In Khalils Stücken zeigt sich ferner, wie sich zwei so verschiedene Kulturen wie die westliche und die östliche beeinflussen können. Der Libanese Abou-Khalil weiß, wovon er spielt. 1978 floh er vor dem Bürgerkrieg aus Beirut, um in München Politik und klassische Musik zu studieren. Von einer vollständigen Verschmelzung zweier Musikstile ist er jedoch weit entfernt. Zu verschieden ist deren rhythmisches und harmonisches Konzept. Seine arabische Musik ist geprägt durch den für westliche Ohren fehlenden Wechsel der Harmonien. Die Improvisation der Solisten fußt auf dem Wechsel der Rhythmik, und nicht auf dem der Akkorde, wie in der westlichen Musik üblich.

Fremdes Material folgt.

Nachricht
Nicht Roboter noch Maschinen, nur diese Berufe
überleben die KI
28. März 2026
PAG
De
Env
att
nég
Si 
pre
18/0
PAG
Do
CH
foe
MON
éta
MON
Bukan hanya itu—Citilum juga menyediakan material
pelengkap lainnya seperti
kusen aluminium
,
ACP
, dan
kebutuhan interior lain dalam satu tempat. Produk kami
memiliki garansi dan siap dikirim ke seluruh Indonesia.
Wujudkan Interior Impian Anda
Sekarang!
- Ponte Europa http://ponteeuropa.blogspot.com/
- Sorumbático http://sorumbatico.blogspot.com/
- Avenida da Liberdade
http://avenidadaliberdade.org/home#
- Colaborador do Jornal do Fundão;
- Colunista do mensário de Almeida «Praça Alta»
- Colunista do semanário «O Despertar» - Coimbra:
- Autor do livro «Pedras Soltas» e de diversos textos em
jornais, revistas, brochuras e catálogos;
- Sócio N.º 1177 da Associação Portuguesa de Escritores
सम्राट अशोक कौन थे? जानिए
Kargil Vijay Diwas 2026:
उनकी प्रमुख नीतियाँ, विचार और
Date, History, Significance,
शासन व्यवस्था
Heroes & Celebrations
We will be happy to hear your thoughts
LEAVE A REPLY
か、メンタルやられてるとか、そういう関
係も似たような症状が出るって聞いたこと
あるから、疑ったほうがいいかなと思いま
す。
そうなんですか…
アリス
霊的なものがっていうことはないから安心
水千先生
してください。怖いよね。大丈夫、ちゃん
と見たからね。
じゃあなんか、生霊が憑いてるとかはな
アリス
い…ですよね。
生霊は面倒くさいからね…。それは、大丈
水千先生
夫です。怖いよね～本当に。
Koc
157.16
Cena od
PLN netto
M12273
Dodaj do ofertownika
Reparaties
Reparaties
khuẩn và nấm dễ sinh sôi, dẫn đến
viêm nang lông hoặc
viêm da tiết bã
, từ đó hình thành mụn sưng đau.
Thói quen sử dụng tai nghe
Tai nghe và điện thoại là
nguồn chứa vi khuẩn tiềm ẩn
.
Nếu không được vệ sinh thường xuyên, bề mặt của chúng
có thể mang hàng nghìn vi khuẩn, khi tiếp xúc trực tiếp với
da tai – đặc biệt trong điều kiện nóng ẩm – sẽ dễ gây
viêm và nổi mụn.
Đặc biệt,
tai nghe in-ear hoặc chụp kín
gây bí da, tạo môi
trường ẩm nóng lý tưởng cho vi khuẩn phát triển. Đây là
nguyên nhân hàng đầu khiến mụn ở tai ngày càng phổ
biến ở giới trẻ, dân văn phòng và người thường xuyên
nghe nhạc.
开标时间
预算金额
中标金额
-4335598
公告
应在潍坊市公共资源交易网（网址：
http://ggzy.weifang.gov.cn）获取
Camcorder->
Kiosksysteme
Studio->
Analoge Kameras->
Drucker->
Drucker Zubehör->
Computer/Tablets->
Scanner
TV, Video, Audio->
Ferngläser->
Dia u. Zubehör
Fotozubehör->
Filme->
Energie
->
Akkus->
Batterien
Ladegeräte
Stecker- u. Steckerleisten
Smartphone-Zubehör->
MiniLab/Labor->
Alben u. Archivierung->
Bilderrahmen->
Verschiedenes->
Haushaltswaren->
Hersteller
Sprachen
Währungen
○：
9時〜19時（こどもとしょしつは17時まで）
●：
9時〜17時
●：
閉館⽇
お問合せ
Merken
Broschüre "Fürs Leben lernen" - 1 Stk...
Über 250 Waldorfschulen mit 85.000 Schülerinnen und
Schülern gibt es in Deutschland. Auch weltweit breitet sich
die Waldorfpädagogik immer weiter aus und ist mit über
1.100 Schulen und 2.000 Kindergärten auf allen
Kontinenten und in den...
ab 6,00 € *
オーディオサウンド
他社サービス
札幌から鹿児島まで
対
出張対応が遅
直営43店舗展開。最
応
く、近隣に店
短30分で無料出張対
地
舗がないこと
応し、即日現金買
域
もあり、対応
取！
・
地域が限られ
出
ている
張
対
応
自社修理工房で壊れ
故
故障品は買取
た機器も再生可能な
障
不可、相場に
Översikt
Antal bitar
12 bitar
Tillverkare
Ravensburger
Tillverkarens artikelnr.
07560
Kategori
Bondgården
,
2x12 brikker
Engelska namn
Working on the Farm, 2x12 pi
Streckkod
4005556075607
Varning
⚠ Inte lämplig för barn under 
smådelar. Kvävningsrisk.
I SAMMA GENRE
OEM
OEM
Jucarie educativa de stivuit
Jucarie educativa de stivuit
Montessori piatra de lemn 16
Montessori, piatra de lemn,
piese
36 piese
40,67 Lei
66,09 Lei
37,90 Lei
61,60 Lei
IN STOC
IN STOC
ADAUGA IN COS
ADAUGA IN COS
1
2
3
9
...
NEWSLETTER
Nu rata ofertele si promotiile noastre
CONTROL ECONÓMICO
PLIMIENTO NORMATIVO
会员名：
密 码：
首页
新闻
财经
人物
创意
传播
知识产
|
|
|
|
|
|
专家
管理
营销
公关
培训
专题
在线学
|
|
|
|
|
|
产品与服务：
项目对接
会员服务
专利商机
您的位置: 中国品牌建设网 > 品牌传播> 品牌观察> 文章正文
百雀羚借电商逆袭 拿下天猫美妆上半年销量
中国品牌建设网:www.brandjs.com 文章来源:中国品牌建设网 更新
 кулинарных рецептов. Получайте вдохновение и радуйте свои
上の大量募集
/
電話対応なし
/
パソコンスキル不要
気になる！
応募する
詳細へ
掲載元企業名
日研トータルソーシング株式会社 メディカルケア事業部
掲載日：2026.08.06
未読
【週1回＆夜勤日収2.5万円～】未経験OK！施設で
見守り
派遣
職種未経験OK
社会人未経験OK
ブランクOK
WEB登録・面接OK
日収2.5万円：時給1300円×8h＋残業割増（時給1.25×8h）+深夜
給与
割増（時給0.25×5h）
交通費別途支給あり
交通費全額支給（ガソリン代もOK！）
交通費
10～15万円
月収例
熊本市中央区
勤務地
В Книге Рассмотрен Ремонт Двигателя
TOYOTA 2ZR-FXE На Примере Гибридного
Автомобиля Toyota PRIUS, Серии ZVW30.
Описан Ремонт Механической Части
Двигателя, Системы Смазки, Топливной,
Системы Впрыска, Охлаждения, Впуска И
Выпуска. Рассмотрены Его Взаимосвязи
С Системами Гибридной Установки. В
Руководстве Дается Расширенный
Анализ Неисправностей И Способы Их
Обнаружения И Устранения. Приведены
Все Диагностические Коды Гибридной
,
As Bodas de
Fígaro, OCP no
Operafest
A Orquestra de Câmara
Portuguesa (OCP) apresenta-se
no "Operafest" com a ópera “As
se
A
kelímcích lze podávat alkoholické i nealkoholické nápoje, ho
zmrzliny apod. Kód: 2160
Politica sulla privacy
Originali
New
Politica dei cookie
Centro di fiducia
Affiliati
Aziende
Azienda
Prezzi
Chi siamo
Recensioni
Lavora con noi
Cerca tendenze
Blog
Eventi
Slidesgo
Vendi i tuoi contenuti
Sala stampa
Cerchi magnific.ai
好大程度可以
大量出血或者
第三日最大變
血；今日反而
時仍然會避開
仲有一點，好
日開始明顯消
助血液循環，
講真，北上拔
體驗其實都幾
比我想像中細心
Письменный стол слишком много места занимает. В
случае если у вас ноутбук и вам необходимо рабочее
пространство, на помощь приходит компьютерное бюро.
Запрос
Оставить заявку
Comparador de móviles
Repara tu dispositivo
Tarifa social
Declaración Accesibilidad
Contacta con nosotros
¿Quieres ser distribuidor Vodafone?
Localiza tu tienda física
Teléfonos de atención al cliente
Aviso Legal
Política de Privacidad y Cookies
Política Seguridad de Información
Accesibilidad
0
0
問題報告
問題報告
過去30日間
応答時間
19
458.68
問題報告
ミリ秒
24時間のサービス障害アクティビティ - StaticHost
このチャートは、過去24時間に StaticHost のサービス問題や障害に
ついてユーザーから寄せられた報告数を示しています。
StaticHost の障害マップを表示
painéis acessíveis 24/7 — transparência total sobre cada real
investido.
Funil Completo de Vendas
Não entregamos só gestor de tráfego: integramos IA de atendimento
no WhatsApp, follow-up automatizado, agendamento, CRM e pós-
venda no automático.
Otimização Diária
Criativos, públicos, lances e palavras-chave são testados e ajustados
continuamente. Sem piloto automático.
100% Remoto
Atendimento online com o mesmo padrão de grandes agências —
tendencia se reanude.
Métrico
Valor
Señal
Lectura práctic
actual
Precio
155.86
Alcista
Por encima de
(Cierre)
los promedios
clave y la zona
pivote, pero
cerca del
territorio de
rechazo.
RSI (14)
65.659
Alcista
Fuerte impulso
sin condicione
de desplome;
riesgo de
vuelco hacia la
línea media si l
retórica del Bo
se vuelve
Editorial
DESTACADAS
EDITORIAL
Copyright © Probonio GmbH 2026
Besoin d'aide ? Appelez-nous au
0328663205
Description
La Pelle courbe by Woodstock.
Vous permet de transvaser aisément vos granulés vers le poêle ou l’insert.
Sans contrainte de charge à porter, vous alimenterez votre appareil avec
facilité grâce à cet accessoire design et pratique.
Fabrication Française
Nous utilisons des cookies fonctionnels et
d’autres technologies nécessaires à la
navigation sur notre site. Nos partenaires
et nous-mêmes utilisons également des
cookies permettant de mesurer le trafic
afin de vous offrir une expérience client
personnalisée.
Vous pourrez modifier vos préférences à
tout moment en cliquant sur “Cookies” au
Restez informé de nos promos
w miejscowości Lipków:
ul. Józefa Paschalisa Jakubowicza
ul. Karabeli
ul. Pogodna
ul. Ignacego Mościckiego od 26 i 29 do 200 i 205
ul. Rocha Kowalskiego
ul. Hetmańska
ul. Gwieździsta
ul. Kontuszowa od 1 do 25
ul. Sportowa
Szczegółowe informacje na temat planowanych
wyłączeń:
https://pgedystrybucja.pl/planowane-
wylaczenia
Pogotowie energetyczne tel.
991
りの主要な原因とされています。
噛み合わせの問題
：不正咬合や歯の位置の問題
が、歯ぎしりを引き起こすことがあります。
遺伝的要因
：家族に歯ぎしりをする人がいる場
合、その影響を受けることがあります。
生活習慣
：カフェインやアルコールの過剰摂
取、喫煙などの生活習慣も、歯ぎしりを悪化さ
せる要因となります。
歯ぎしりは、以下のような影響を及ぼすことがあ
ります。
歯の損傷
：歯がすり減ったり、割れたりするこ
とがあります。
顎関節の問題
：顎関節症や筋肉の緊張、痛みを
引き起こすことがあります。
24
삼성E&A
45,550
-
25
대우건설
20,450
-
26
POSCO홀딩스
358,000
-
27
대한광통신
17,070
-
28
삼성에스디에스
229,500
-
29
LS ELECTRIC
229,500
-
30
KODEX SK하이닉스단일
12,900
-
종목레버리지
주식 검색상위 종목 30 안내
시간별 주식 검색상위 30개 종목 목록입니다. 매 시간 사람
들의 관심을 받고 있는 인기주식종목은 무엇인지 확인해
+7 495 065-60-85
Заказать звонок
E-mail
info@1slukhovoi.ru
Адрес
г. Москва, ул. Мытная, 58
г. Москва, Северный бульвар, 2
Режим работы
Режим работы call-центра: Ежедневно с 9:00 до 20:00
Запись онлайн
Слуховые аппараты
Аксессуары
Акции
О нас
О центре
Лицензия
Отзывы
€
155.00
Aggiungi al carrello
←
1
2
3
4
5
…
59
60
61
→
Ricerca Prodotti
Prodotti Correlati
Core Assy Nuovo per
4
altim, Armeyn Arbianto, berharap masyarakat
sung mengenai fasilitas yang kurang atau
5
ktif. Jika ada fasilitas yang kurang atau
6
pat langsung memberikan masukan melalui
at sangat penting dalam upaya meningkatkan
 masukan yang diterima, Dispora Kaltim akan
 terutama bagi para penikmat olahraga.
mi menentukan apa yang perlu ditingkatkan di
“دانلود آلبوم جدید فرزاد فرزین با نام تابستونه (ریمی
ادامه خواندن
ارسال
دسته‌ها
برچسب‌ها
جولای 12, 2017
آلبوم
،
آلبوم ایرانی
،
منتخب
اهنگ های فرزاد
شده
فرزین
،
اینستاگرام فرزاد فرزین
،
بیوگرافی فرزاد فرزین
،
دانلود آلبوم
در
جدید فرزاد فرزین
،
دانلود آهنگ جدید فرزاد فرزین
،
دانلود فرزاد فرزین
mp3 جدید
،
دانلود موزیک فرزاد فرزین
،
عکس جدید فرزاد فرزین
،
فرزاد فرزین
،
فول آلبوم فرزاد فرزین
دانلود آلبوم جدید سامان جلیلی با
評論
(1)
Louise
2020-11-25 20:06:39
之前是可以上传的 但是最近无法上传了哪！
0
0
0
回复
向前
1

Dennoch finden sich auch Elemente des Jazz in Abou-Khalils Musik. Seine letzte CD Sultan's Picnic, die mit dem Preis der deutschen Schallplattenkritik ausgezeichnet wurde, ist dafür ein gutes Beispiel. Abou-Khalil spielt hier zusammen mit dem syrischen Percussionisten Nabil Khalat, dem Exilkubaner Milton Cordona und dem New Yorker Schlagzeuger Mark Nauseef. Besonders Charlie Mariano (Saxophon) prägt neben Abou-Khalil die Stücke. Im Zusammenspiel dieser so verschiedenen Musiker treten immer wieder interessante Reibungen auf. So schwebt ein Solo Charlie Marianos über den ungeraden arabischen Rhythmen, die dem Hörer die gewohnte Orientierung des 4/4-Taktes versagen. Wäre das ganze eine Jazzband, hätte Charlie Mariano nichts zu fürchten: Bass und Schlagzeug würden sich seinem Solo unterordnen. Doch hier hat er nicht so leichtes Spiel. Der facettenreiche Rhythmus von Schlagzeug, Percussion und Nabil Khalats Rahmentrommel ist so faszinierend, daß er gleichgewichtig neben Marianos Saxophon steht: Ein Gleichgewicht, das die Grenze der Annäherung so verschiedener Musikkulturen beschreibt.